-- WHAT IS BEING ASKED --
An exact repetition of every entry, with no images, is the required answer.

Segment Start: RECORDS FOR PROCESSING

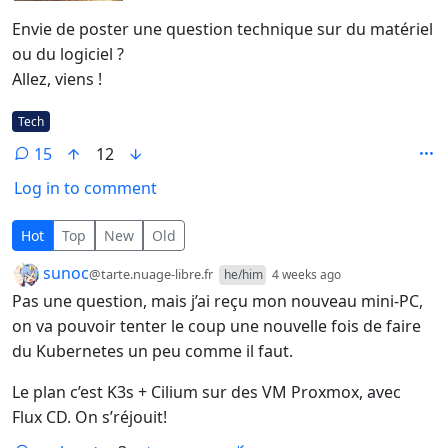
Envie de poster une question technique sur du matériel
ou du logiciel ?
Allez, viens !
Flair
Tech
15
12
Log in to comment
15 Comments
Hot
Top
New
Old
by
depth: 1
sunoc
@tarte.nuage-libre.fr
he/him
4 weeks ago
Pas une question, mais j’ai reçu mon nouveau mini-PC,
on va pouvoir tenter le coup une nouvelle fois de faire
du Kubernetes un peu comme il faut.
Le plan c’est K3s + Cilium sur des VM Proxmox, avec
Flux CD. On s’réjouit!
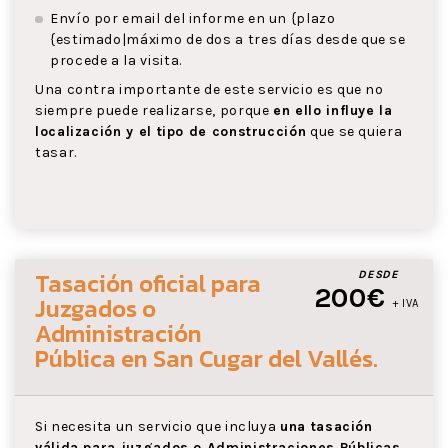
Envío por email del informe en un {plazo
{estimado|máximo de dos a tres días desde que se
procede a la visita.
Una contra importante de este servicio es que no
siempre puede realizarse, porque
en ello influye la
localización y el tipo de construcción
que se quiera
tasar.
Tasación oficial para
DESDE
200€
Juzgados o
+ IVA
Administración
Pública
en San Cugar del Vallés
.
Si necesita un servicio que incluya
una tasación
válida para juzgados o Administraciones Públicas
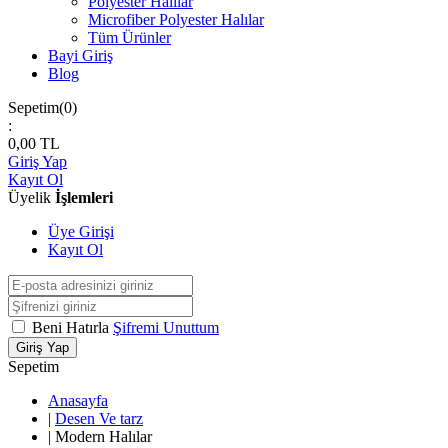
Polyester Halılar
Microfiber Polyester Halılar
Tüm Ürünler
Bayi Giriş
Blog
Sepetim(
0
)
:
0,00
TL
Giriş Yap
Kayıt Ol
Üyelik
İşlemleri
Üye Girişi
Kayıt Ol
Beni Hatırla
Şifremi Unuttum
Giriş Yap
Sepetim
Anasayfa
|
Desen Ve tarz
|
Modern Halılar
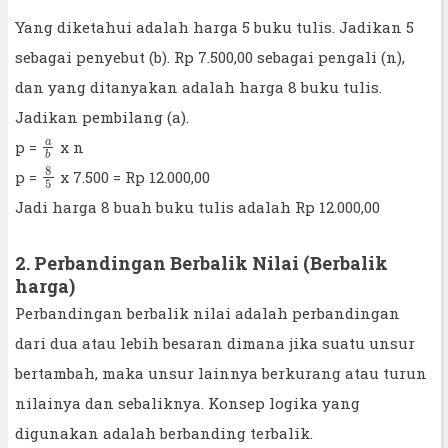
Yang diketahui adalah harga 5 buku tulis. Jadikan 5
sebagai penyebut (b). Rp 7.500,00 sebagai pengali (n),
dan yang ditanyakan adalah harga 8 buku tulis.
Jadikan pembilang (a).
a
b
p =
x n
8
5
p =
x 7.500 = Rp 12.000,00
Jadi harga 8 buah buku tulis adalah Rp 12.000,00
2. Perbandingan Berbalik Nilai (Berbalik
harga)
Perbandingan berbalik nilai adalah perbandingan
dari dua atau lebih besaran dimana jika suatu unsur
bertambah, maka unsur lainnya berkurang atau turun
nilainya dan sebaliknya. Konsep logika yang
digunakan adalah berbanding terbalik.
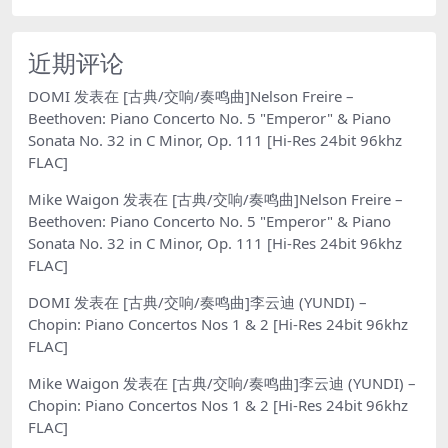
近期评论
DOMI
发表在
[古典/交响/奏鸣曲]Nelson Freire –
Beethoven: Piano Concerto No. 5 "Emperor" & Piano
Sonata No. 32 in C Minor, Op. 111 [Hi-Res 24bit 96khz
FLAC]
Mike Waigon
发表在
[古典/交响/奏鸣曲]Nelson Freire –
Beethoven: Piano Concerto No. 5 "Emperor" & Piano
Sonata No. 32 in C Minor, Op. 111 [Hi-Res 24bit 96khz
FLAC]
DOMI
发表在
[古典/交响/奏鸣曲]李云迪 (YUNDI) –
Chopin: Piano Concertos Nos 1 & 2 [Hi-Res 24bit 96khz
FLAC]
Mike Waigon
发表在
[古典/交响/奏鸣曲]李云迪 (YUNDI) –
Chopin: Piano Concertos Nos 1 & 2 [Hi-Res 24bit 96khz
FLAC]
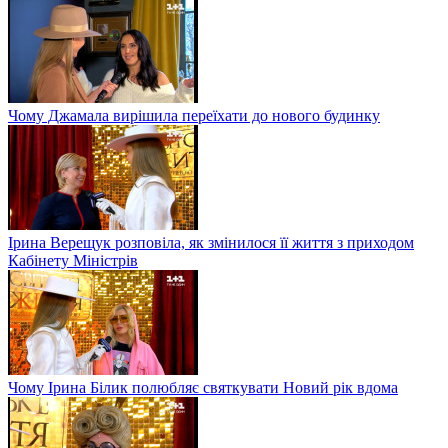
Чому Джамала вирішила переїхати до нового будинку
Ірина Верещук розповіла, як змінилося її життя з приходом
Кабінету Міністрів
Чому Ірина Білик полюбляє святкувати Новий рік вдома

Segment End: RECORDS FOR PROCESSING

-- SOLVED PROBLEM --
Envie de poster une question technique sur du matériel
ou du logiciel ?
Allez, viens !
Flair
Tech
15
12
Log in to comment
15 Comments
Hot
Top
New
Old
by
depth: 1
sunoc
@tarte.nuage-libre.fr
he/him
4 weeks ago
Pas une question, mais j’ai reçu mon nouveau mini-PC,
on va pouvoir tenter le coup une nouvelle fois de faire
du Kubernetes un peu comme il faut.
Le plan c’est K3s + Cilium sur des VM Proxmox, avec
Flux CD. On s’réjouit!
Envío por email del informe en un {plazo
{estimado|máximo de dos a tres días desde que se
procede a la visita.
Una contra importante de este servicio es que no
siempre puede realizarse, porque
en ello influye la
localización y el tipo de construcción
que se quiera
tasar.
Tasación oficial para
DESDE
200€
Juzgados o
+ IVA
Administración
Pública
en San Cugar del Vallés
.
Si necesita un servicio que incluya
una tasación
válida para juzgados o Administraciones Públicas
Polyester Halılar
Microfiber Polyester Halılar
Tüm Ürünler
Bayi Giriş
Blog
Sepetim(
0
)
:
0,00
TL
Giriş Yap
Kayıt Ol
Üyelik
İşlemleri
Üye Girişi
Kayıt Ol
Beni Hatırla
Şifremi Unuttum
Giriş Yap
Sepetim
Anasayfa
|
Desen Ve tarz
|
Modern Halılar
Yang diketahui adalah harga 5 buku tulis. Jadikan 5
sebagai penyebut (b). Rp 7.500,00 sebagai pengali (n),
dan yang ditanyakan adalah harga 8 buku tulis.
Jadikan pembilang (a).
a
b
p =
x n
8
5
p =
x 7.500 = Rp 12.000,00
Jadi harga 8 buah buku tulis adalah Rp 12.000,00
2. Perbandingan Berbalik Nilai (Berbalik
harga)
Perbandingan berbalik nilai adalah perbandingan
dari dua atau lebih besaran dimana jika suatu unsur
bertambah, maka unsur lainnya berkurang atau turun
nilainya dan sebaliknya. Konsep logika yang
digunakan adalah berbanding terbalik.
近期评论
DOMI
发表在
[古典/交响/奏鸣曲]Nelson Freire –
Beethoven: Piano Concerto No. 5 "Emperor" & Piano
Sonata No. 32 in C Minor, Op. 111 [Hi-Res 24bit 96khz
FLAC]
Mike Waigon
发表在
[古典/交响/奏鸣曲]Nelson Freire –
Beethoven: Piano Concerto No. 5 "Emperor" & Piano
Sonata No. 32 in C Minor, Op. 111 [Hi-Res 24bit 96khz
FLAC]
DOMI
发表在
[古典/交响/奏鸣曲]李云迪 (YUNDI) –
Chopin: Piano Concertos Nos 1 & 2 [Hi-Res 24bit 96khz
FLAC]
Mike Waigon
发表在
[古典/交响/奏鸣曲]李云迪 (YUNDI) –
Chopin: Piano Concertos Nos 1 & 2 [Hi-Res 24bit 96khz
FLAC]
Чому Джамала вирішила переїхати до нового будинку
Ірина Верещук розповіла, як змінилося її життя з приходом
Кабінету Міністрів
Чому Ірина Білик полюбляє святкувати Новий рік вдома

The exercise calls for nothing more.